Podemos fazer assim:
var months = ['JAN', 'FEV', 'MAR', /*...*/ , 'DEZ']; var monthsShortener = function(previous, current) { return previous + '/' + current; }; var shortenedMonths = months.reduce(monthsShortener, ''); // /JAN/FEV/MAR ... /DEZ
Não era bem o que a gente queria inicialmente. Queríamos isso: JAN/FEV/MAR … / DEZ
Mas obtivemos isso: /JAN/FEV/MAR … / DEZ
Devemos alterar nossa função monthsShortener para adicionar uma condição que faça a prevenção desse erro:
var months = ['JAN', 'FEV', 'MAR', /*...*/ , 'DEZ']; var monthsShortener = function(previous, current) { if (previous === '') { return current; } else { return previous + '/' + current; } }; var shortenedMonths = months.reduce(monthsShortener, ''); // JAN/FEV/MAR ... /DEZ
Feito! E também na versão em ES6:
const months = ['JAN', 'FEV', 'MAR', /*...*/ , 'DEZ']; const monthsShortener = (previous, current) => { if (previous === '') { return current; } else { return previous + '/' + current; } }; const shortenedMonths = months.reduce(monthsShortener, ''); // JAN/FEV/MAR ... /DEZ
5. Currying
A técnica de transformar uma função com múltiplos parâmetros em uma sequência de funções que aceitam apenas um parâmetro é chamada de Currying.
Se na teoria ficou confuso, na prática seria transformar isso:
var add = function(x, y) { return x + y; }; add(1, 2) // 3
Nisso:
var add = function(x) { return function(y) { return x + y; }; };
A princípio, parece que estamos apenas adicionando mais dificuldade sem nenhum ganho. Porém, temos uma grande vantagem: transformar 0 código em pequenos pedaços mais expressivos e com maior reuso.

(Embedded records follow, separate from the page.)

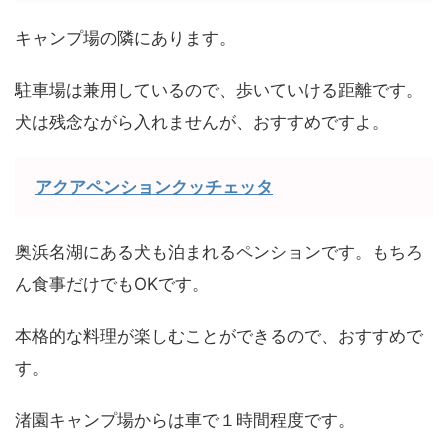
キャンプ場の隣にあります。
駐車場は兼用しているので、歩いていける距離です。
犬は残念ながら入れませんが、おすすめですよ。
アクアペンションクッチェッタ
奥浜名湖にある犬も泊まれるペンションです。もちろ
ん食事だけでもOKです。
本格的な料理が楽しむことができるので、おすすめで
す。
渚園キャンプ場からは車で１時間程度です。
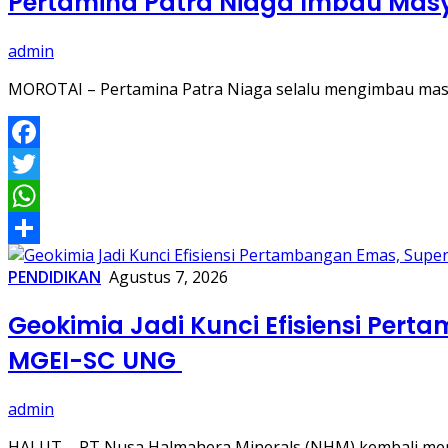
Pertamina Patra Niaga Imbau Masy
admin
MOROTAI – Pertamina Patra Niaga selalu mengimbau mas
Facebook
Twitter
WhatsApp
Share
PENDIDIKAN
Agustus 7, 2026
Geokimia Jadi Kunci Efisiensi Pe
MGEI-SC UNG
admin
HALUT – PT Nusa Halmahera Minerals (NHM) kembali 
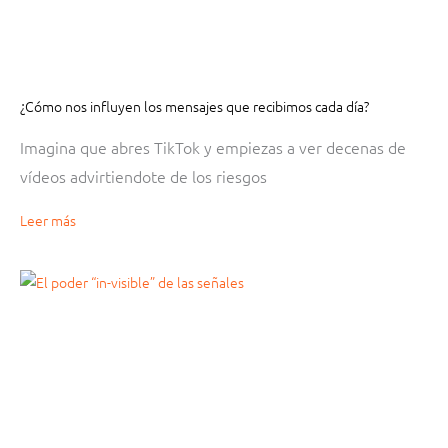
¿Cómo nos influyen los mensajes que recibimos cada día?
Imagina que abres TikTok y empiezas a ver decenas de
vídeos advirtiendote de los riesgos
Leer más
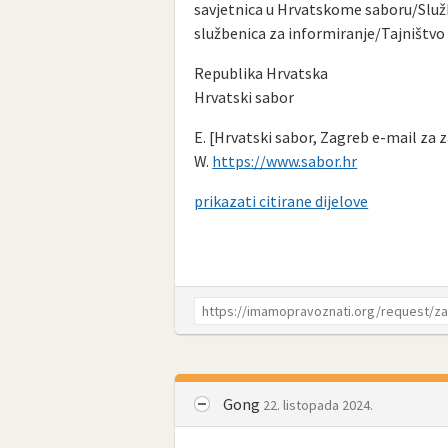
savjetnica u Hrvatskome saboru/Služ
službenica za informiranje/Tajništv
Republika Hrvatska
Hrvatski sabor
E. [Hrvatski sabor, Zagreb e-mail za 
W.
https://www.sabor.hr
prikazati citirane dijelove
Gong
22. listopada 2024.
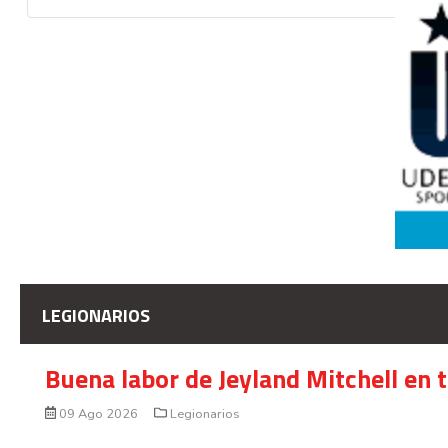
LEGIONARIOS
Buena labor de Jeyland Mitchell en 
09 Ago 2026
Legionarios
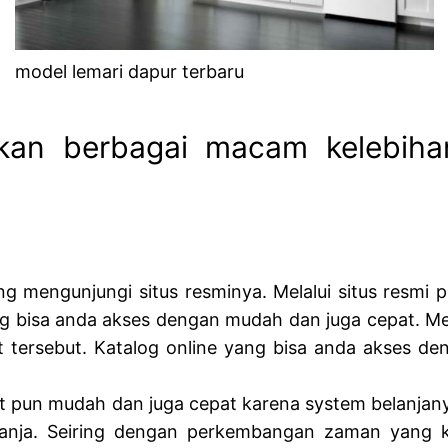
model lemari dapur terbaru
skan berbagai macam kelebiha
ng mengunjungi situs resminya. Melalui situs resmi 
g bisa anda akses dengan mudah dan juga cepat. Mela
t tersebut. Katalog online yang bisa anda akses de
t pun mudah dan juga cepat karena system belanjanya
lanja. Seiring dengan perkembangan zaman yang ki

Pensando em uma aplicação que possui diversos trechos do código uma soma com 5 e outra com 10, podemos usar a segunda versão da função add dessa forma:
var addFive = add(5); var addTen = add(10); addFive(3); // 8 addFive(1); // 6 addTen(1); // 1 addTen(10); //20
Mais um exemplo seria um Hello World simples com uma curried function. Podemos implementá-lo desse jeito com ES5:
var greeting = function(greet) { return function(name) { return greet + ' ' + name; }; }; var hello = greeting('Hello'); hello('World'); // Hello World hello('Matheus'); // Hello Matheus
Ou com ES6:
const greeting = greet => name => greet + ' ' + name; const hello = greeting('Hello'); hello('World'); // Hello World hello('Matheus'); // Hello Matheus
6. Compose
Podemos compor funções pequenas para gerar outras mais complexas de forma bem fácil em JavaScript. A vantagem é o poder de usar essas funções mais complexas, de forma simples, em toda aplicação. Ou seja, aumentamos o reuso.
Por exemplo, em uma aplicação em que necessitamos de uma função para transformar uma string passada pelo usuário em um grito: mudar para caracteres maiúsculos e adicionar uma exclamação no final. Podemos fazer assim em ES5:
var compose = function(f, g) { return function(x) { return f(g(x)); }; }; var toUpperCase = function(x) { return x.toUpperCase(); }; var exclaim = function(x) { return x + '!'; }; var angry = compose(toUpperCase, exclaim); angry('ahhh'); // AHHH!
Ou em ES6:
const compose = (f, g) => x => f(g(x)); const toUpperCase = x => x.toUpperCase(); const exclaim = x => x + '!'; const angry = compose(toUpperCase, exclaim); angry('ahhh'); // AHHH!